#### [Task to complete]
Only these lines of the data below are wanted: the one with "Dolphin’s Terms and", the one with "Modern Slavery and Anti-Bribery Policies", and any lines between them, each repeated exactly.

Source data
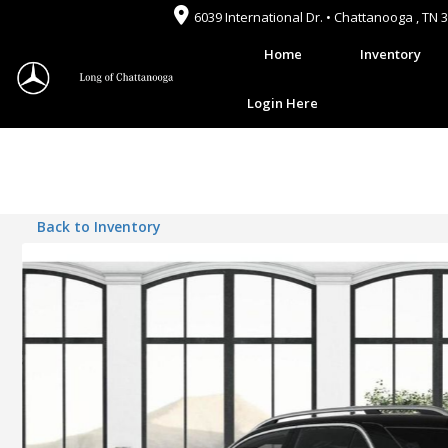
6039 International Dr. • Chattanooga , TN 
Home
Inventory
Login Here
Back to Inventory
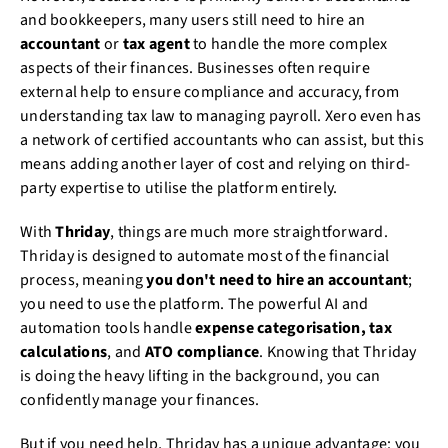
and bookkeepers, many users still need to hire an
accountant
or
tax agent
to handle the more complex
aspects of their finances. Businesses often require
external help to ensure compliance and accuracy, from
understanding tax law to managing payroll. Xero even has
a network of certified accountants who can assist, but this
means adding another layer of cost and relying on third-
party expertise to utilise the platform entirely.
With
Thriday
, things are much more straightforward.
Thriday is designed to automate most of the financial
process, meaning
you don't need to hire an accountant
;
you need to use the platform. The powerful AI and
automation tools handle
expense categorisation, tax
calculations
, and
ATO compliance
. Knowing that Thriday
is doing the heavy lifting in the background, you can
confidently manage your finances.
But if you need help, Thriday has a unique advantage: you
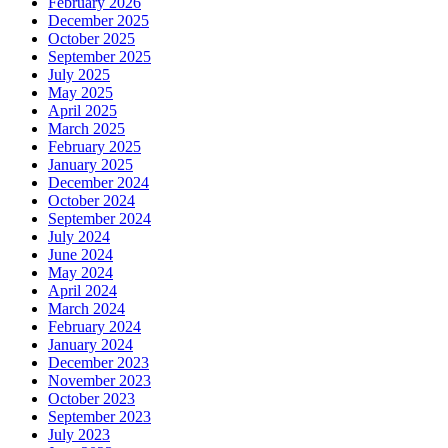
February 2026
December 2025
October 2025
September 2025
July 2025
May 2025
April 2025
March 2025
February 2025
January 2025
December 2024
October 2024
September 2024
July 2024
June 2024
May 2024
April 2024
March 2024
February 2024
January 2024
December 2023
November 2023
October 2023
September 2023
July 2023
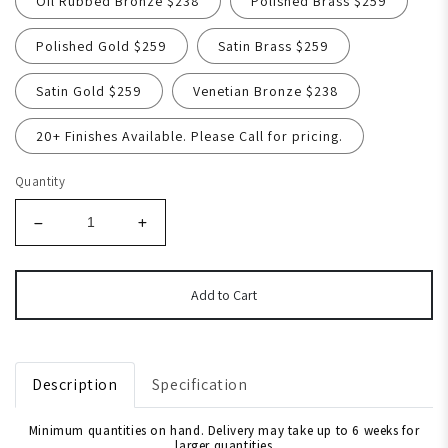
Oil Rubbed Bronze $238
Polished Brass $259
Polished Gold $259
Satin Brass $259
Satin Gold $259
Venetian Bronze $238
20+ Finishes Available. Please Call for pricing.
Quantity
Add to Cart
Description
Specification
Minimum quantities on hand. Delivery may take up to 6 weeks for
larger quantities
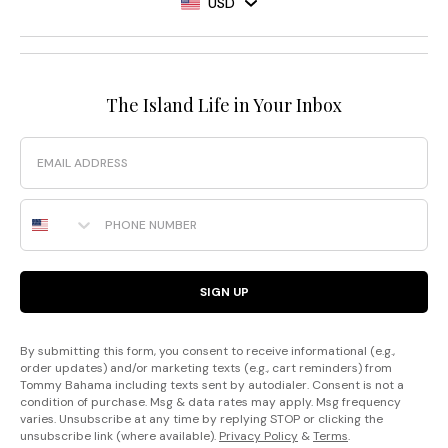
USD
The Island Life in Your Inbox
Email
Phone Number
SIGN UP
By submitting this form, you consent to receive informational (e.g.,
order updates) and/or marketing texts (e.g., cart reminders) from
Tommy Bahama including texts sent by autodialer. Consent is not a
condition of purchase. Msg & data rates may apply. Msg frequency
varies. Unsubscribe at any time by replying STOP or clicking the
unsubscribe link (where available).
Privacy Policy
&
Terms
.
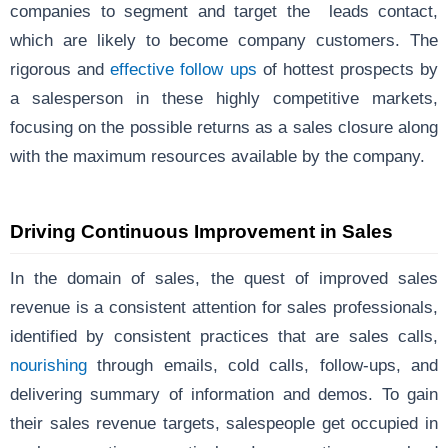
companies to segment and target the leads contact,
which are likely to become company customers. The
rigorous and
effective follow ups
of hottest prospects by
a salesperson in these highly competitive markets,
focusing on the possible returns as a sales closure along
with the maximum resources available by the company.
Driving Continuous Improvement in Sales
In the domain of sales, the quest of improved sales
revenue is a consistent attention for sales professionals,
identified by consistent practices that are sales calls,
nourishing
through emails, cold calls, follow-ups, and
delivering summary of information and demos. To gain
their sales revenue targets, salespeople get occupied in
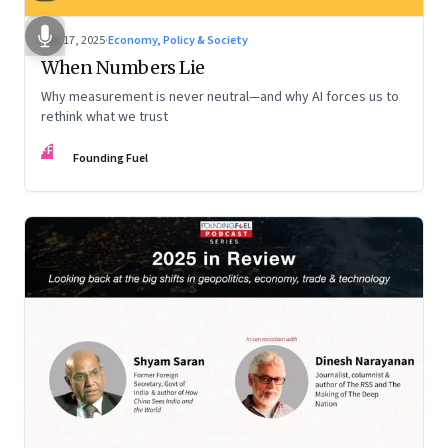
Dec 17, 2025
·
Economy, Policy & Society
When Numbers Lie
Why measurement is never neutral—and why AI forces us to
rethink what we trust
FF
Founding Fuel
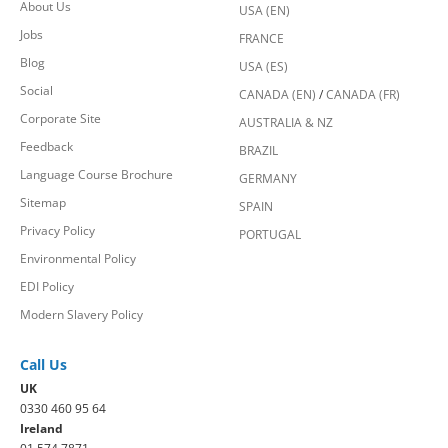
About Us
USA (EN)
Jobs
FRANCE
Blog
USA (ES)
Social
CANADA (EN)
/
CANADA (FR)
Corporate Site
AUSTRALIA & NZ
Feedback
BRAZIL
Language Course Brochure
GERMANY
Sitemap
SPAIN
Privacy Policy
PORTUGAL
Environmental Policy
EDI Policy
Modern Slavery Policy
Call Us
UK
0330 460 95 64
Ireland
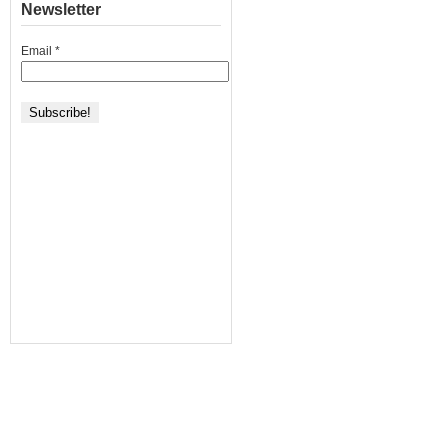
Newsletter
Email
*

---

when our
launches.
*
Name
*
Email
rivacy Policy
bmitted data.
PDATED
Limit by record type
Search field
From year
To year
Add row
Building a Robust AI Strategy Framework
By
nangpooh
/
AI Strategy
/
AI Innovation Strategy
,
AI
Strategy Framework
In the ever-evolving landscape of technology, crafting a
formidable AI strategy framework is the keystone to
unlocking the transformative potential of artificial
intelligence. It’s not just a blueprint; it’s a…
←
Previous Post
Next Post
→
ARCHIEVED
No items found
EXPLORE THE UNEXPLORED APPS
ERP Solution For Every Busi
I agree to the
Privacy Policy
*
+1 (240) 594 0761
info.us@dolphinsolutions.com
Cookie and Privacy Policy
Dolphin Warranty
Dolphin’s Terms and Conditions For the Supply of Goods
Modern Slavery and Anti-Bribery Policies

#### [Exercise response]
Dolphin’s Terms and Conditions For the Supply of Goods
Modern Slavery and Anti-Bribery Policies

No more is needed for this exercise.